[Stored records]
= Beginning of Section =

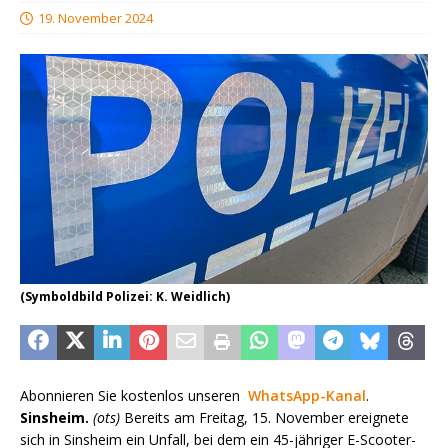
19. November 2024
(Symboldbild Polizei: K. Weidlich)
Abonnieren Sie kostenlos unseren
WhatsApp-Kanal
.
Sinsheim.
(ots)
Bereits am Freitag, 15. November ereignete
sich in Sinsheim ein Unfall, bei dem ein 45-jähriger E-Scooter-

= End of Section =

» **DIRECTIONS**:
Without copying any images, transcribe the records exactly as they stand.

» **RESPONSE BELOW**:
19. November 2024
(Symboldbild Polizei: K. Weidlich)
Abonnieren Sie kostenlos unseren
WhatsApp-Kanal
.
Sinsheim.
(ots)
Bereits am Freitag, 15. November ereignete
sich in Sinsheim ein Unfall, bei dem ein 45-jähriger E-Scooter-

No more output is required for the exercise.